Citation: Updegrove, Andrew. The Essential Guide to Standards. ConsortiumInfo.org, 2007.

The Unicode Standard: Tne Unicode Consortium.
The Unicode Standard is an international character encoding standard. For data curation, relying on Unicode as the basis for the letters and symbols used in text will guarantee interoperability, because this standard is widely adopted in computers and software and in various projects. Unicode contains the same characters as ISO/IEC 10646, which is its ISO counterpart. The “unicode.org” website is the most readily accessible way to view the standard today. Properly speaking, The Unicode Standard also includes additional specifications beyond character codepoints, just as line-breaking information.

Citation: Tne Unicode Consortium. The Unicode Standard.

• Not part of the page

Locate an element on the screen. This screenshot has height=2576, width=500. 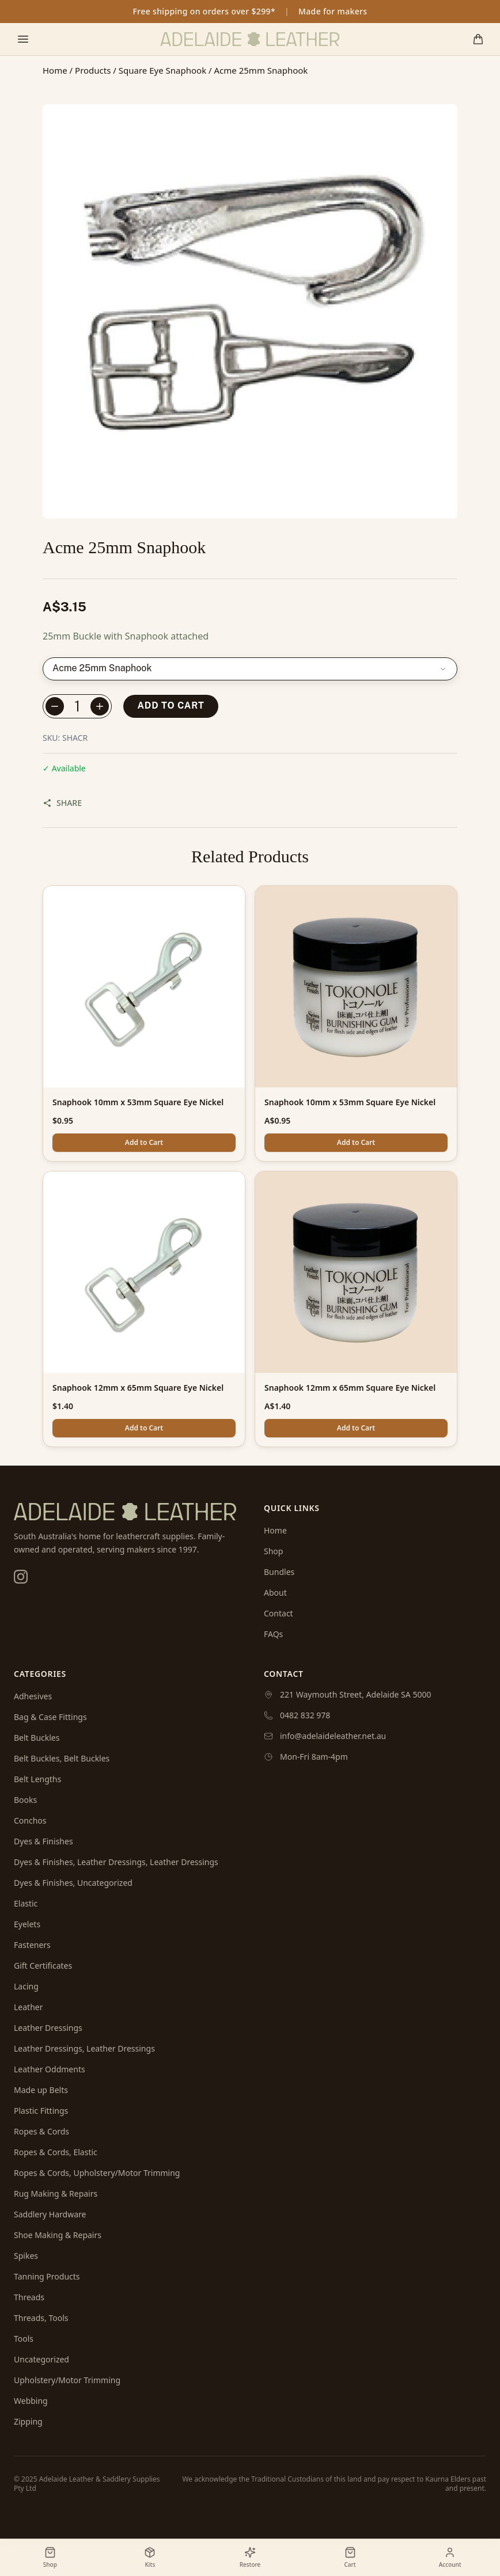 Upholstery/Motor Trimming is located at coordinates (67, 2380).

Preservation: Smith, Abby.
This article is a very useful resource focusing on the value of standards for humanities data curation. Several funding agencies, including NEH and NSF, are now requiring a data management plan, which includes documentation of the data, metadata format, and content standards being used.

Citation: Smith, Abby. “Preservation.” A Companion to Digital Humanities. ed. Susan Schreibman, Ray Siemens, John Unsworth. Oxford: Blackwell, 2004.

International Organization for Standardization (ISO): International Organization for Standardization.
ISO is the largest standards body today. The work on information technology, which touches data curation, is carried on in by its Joint Technical Committee, JTC1. JTC1 is ISO’s main organ for standards development in information technology. Under JTC1 are various Working Groups (WG), Special Working Groups (SWG), and Subcommittees (SC), whose work covers topics relevant to humanities data curation including coded character sets, digitally recorded media for information interchange and storage, document description and processing languages, computer graphics, image processing.

Citation: International Organization for Standardization. ISO – International Organization for Standardization.